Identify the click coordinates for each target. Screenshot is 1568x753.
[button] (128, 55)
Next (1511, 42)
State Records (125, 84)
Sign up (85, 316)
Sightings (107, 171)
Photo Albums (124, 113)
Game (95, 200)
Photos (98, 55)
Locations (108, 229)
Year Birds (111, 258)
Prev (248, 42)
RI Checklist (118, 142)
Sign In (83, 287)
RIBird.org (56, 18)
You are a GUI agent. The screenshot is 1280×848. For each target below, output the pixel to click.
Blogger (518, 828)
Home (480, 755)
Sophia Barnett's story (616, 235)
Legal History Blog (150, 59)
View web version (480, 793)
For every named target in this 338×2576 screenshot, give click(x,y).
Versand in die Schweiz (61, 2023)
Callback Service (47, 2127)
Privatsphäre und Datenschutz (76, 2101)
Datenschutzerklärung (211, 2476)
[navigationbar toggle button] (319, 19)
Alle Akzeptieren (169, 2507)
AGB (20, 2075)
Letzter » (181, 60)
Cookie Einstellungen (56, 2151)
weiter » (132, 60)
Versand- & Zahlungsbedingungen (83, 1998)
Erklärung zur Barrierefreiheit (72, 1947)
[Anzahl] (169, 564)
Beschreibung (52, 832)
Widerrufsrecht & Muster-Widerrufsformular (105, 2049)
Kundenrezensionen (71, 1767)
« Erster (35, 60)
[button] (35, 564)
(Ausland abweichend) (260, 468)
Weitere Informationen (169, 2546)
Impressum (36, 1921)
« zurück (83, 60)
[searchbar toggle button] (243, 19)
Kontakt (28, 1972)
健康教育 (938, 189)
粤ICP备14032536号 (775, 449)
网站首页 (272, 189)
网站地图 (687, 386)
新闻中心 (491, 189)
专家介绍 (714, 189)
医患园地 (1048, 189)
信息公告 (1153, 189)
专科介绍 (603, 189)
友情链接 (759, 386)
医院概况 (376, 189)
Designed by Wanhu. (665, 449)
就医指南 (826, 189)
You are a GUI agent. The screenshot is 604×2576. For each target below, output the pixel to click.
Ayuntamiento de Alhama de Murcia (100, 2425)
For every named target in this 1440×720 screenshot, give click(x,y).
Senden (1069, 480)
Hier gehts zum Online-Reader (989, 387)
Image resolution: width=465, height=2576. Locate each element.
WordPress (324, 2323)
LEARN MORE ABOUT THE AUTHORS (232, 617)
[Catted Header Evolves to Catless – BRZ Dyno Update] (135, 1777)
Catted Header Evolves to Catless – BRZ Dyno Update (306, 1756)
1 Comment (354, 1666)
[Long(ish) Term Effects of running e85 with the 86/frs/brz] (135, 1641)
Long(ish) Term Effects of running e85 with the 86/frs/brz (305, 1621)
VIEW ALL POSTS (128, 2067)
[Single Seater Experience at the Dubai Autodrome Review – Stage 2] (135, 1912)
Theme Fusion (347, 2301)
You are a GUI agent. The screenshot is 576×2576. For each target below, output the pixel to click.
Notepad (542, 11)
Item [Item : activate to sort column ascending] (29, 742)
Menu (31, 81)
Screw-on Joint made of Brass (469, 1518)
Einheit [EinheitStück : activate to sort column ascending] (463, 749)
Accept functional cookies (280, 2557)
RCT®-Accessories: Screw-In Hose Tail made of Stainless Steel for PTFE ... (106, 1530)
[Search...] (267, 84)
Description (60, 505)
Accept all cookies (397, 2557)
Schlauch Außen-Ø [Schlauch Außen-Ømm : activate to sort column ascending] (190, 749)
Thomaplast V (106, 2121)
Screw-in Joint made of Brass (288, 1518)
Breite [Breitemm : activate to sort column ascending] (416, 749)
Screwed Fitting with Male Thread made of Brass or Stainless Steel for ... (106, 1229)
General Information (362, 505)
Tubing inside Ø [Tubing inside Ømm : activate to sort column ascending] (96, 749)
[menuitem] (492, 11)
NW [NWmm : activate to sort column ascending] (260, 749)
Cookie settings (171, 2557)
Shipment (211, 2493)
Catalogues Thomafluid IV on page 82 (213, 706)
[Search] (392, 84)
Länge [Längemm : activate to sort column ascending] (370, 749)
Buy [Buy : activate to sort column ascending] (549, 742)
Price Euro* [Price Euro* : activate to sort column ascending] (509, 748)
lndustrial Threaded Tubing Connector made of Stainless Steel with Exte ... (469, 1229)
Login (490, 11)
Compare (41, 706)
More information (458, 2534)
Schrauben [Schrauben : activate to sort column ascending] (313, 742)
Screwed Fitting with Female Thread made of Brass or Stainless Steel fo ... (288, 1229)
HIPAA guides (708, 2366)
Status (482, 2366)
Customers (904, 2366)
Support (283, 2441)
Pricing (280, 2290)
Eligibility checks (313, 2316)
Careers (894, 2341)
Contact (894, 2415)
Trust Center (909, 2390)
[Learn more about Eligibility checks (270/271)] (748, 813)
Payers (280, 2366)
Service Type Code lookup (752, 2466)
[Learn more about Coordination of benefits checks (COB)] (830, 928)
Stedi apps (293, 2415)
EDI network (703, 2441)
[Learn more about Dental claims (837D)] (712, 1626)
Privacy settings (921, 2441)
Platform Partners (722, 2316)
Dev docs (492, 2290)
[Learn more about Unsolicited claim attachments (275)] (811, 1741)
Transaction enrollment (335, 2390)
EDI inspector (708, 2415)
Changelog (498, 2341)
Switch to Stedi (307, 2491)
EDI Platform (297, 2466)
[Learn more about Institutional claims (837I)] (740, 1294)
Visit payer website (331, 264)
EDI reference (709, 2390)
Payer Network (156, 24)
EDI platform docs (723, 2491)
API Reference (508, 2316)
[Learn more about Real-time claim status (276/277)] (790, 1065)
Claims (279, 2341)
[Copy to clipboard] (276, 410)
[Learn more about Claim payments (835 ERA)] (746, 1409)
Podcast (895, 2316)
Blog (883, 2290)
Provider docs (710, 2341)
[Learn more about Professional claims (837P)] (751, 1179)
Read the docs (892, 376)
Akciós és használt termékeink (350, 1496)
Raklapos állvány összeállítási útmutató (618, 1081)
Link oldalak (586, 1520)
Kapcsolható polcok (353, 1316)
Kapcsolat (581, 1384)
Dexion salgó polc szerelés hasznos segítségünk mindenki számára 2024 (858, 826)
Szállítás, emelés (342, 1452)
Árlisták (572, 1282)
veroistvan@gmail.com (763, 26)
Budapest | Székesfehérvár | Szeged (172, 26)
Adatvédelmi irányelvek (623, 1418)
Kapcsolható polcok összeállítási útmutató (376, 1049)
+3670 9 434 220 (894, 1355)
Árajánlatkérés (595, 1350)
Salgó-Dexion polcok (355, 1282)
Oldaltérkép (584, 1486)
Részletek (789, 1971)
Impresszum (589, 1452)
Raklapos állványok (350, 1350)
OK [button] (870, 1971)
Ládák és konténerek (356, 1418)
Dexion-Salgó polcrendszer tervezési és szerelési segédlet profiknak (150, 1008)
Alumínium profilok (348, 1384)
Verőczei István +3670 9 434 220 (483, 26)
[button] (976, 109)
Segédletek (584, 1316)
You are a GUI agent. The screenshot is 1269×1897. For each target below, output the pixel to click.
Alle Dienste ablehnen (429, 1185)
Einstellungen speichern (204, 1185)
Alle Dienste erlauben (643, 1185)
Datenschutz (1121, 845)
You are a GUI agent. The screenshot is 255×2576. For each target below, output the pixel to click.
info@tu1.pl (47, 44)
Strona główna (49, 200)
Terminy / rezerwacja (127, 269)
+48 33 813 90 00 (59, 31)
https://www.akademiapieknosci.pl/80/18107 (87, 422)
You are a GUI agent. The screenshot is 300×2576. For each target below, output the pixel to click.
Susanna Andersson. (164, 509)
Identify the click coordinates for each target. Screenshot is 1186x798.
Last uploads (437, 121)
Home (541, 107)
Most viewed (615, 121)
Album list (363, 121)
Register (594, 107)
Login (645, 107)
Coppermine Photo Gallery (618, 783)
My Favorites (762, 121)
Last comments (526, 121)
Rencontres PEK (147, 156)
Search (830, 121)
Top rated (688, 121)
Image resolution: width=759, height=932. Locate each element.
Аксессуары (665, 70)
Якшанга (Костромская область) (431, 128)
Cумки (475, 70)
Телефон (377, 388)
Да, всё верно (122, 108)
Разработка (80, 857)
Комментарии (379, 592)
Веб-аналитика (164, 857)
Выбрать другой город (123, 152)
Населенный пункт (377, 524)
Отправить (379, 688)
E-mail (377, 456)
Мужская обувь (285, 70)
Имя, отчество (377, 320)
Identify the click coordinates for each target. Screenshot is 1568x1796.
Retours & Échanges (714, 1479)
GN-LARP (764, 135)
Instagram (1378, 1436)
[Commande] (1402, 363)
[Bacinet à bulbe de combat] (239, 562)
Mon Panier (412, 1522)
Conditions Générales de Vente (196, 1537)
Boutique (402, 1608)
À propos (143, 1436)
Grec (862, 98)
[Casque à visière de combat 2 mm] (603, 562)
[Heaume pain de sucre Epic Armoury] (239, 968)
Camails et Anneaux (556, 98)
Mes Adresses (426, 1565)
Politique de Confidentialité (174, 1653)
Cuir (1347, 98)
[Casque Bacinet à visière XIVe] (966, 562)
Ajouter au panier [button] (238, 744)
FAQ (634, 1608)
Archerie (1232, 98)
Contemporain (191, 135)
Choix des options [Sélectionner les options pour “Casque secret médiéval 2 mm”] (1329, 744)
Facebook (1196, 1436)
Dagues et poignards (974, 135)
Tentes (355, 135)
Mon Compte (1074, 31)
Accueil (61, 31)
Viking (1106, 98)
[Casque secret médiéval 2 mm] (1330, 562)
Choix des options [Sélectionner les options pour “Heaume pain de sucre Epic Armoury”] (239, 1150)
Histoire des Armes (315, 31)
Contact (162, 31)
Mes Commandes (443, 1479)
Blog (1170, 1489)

Aim of the task> Within the material above, find every line containing the word "options" and copy it.

Response>
Choix des options [Sélectionner les options pour “Casque secret médiéval 2 mm”] (1329, 744)
Choix des options [Sélectionner les options pour “Heaume pain de sucre Epic Armoury”] (239, 1150)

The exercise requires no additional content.